Education cuts will have ‘devastating impact’ on mental health of young people

Northern Ireland’s mental health champion said the proposed cuts are “extremely concerning, and that the possible removal or reduction of important support programmes would have a devastating impact on young people, particularly those who suffered most during the pandemic and who continue to be affected by the cost-of-living crisis”.

Last week the Education Authority (EA) informed schools of proposals to shave £17.8m off the budget, though that fell well short of the £110m expected by the Secretary of State in his November budget plan, delivered in the absence of a sitting Assembly.

The EA said it could not support the cuts, and also rejected a revised plan to cut £45m, with Chief Executive Sara Long warning the financial challenges would “continue to increase at pace” this year and into next.

At the start of Children’s Mental Health Week, Professor O’Neill said there was an urgent need for a trauma-informed approach to the delivery of education and “a system that values emotional intelligence and critical thinking”.

She has now forward recommendations to Stormont’s All-Party Group on Mental Health, stating that the current programmes that provide additional support to young people in schools need to be maintained, and the Emotional Health and Wellbeing in Schools Framework needs to be funded in full and consistently implemented in all schools.

In her evidence to the Inquiry into Mental Health Education and Early Intervention in Schools, Professor O’Neill also reiterated a call from the Commissioner for Children and Young People, advising that equal emphasis should be placed on the measurement and improvement of the well-being of children and young people in education, as on academic attainment.

Professor O’Neill said schools should be inspected on their ability to develop the conditions required to nurture young people’s wellbeing.

“Prevention and early intervention are critical, and it is important that young people learn about how their bodies respond to stress, and how to look after their wellbeing,” she said.

“There have been calls for mental health to be included in the school curriculum but there are many areas across the curriculum where mental health and wellbeing, emotional intelligence are addressed.

“What we do find is that the quality of the provision is not assessed, and league tables outlining how well schools are doing in relation to these aspects of the curriculum are not available.”

She said that simply implementing more mental health programmes is not the answer.

“We need to ensure that all our young people have access to high-quality delivery of the curriculum and the quality assured programmes that already exist,” she said.

“We also need a recognition of the harm that can be caused by some programmes that are delivered under the auspices of “mental health”, and the importance of trauma informed practice across whole schools and in the education system.”

Professor O’Neill said there was still a failure to recognise that education and mental health are intrinsically linked.

“Raising standards in educational outcomes necessitates a focus on mental health and wellbeing; and such a focus will invariably lead to improved educational outcomes,” she continued.

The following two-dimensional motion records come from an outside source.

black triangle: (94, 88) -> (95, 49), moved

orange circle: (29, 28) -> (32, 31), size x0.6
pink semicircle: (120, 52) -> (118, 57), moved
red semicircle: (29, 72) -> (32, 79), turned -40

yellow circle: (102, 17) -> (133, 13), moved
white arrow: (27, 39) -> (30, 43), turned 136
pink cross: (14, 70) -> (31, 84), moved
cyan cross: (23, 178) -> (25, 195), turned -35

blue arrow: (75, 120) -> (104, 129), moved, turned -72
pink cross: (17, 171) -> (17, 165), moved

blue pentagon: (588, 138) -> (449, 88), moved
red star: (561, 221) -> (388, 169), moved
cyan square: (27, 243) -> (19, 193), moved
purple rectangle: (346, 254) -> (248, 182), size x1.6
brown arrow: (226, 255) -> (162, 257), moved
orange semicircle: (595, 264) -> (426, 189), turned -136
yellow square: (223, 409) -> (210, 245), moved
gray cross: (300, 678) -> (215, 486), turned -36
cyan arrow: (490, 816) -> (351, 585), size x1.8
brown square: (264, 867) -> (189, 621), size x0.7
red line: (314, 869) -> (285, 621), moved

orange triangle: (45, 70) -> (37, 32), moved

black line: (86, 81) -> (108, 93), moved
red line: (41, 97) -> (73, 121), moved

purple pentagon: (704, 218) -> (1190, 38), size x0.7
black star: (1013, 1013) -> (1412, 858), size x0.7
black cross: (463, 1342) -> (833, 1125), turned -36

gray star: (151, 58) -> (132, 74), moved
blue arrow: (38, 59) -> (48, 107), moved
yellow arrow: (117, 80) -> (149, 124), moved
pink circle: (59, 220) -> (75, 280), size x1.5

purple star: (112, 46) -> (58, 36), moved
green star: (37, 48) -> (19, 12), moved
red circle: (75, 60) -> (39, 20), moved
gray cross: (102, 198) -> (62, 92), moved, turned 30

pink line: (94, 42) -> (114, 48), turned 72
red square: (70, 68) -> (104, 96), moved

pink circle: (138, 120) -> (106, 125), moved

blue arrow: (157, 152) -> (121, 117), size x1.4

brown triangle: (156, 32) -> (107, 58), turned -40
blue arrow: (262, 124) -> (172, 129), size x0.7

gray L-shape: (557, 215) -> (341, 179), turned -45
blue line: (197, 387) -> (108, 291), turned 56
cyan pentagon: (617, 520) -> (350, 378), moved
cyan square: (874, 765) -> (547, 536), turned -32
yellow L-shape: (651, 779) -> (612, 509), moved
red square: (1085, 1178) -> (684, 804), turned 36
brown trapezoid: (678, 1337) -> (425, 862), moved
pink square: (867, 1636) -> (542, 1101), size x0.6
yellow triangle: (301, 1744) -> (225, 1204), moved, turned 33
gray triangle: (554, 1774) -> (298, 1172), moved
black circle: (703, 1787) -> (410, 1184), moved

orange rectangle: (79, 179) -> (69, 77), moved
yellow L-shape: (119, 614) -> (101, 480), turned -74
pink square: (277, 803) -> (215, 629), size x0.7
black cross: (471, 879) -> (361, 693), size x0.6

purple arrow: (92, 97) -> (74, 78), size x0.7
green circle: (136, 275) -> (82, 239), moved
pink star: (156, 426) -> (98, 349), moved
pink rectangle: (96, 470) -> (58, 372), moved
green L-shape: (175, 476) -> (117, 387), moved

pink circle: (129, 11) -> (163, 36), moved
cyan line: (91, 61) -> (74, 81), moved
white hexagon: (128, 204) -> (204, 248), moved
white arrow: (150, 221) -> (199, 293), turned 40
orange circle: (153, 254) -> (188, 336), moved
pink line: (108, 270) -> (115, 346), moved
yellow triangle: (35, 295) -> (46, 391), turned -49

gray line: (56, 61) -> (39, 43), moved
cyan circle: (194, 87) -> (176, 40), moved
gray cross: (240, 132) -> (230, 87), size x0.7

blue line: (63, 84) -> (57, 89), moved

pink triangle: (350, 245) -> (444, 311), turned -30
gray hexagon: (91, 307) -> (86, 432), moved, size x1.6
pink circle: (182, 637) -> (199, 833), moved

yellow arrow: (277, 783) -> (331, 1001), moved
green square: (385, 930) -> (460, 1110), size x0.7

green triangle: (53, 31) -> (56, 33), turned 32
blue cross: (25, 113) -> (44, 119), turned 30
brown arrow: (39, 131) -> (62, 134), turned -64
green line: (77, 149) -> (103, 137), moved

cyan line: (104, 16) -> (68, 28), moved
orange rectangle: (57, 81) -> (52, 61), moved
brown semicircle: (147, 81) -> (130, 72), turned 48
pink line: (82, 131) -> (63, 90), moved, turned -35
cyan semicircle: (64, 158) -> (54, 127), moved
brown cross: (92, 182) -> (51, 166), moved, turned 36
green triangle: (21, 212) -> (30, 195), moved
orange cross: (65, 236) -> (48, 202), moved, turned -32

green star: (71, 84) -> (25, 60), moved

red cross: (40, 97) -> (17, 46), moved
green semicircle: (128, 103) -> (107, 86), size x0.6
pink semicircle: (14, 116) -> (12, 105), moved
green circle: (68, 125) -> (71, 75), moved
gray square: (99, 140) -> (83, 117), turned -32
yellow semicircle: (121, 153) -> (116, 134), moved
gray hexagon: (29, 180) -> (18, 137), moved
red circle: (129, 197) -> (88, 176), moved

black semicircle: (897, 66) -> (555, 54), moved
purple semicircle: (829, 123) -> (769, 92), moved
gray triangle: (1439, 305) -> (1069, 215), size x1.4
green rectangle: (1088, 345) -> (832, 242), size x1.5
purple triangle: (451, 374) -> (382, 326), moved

“Education should be supporting young people to set and achieve goals to live a meaningful and fulfilled life. We must promote the development of critical thinking, emotional intelligence, and an understanding how our own minds and brains work. We must learn how to manage our feelings, emotional responses, and behaviours.

“That emotional intelligence and self-awareness are fundamental to mental health and wellbeing and is the basis upon which people can form relationships and achieve goals, including educational and career goals.”

In the evidence submitted there is also a reminder that one in eight children and young people in Northern Ireland have poor mental health.

The proportions of young people experiencing poor mental health has risen generally in recent years, and the rates of mental health difficulties among young people in NI are now similar to other regions. However, many young people here have suffered from the result of transgenerational exposure to trauma resulting from the Troubles as well as the mental health impact of poverty experienced by one in four children in NI, resulting in more complex mental health needs.

Professor O’Neill also stressed that young people with disabilities or health difficulties need to have the additional and specialised support and services that they need in health and education.

“As always, structural factors and inequalities account for much of the variation in mental health across Northern Ireland, including the mental health of young people, and these need to be addressed through a focused and agreed Programme for Government,” she said.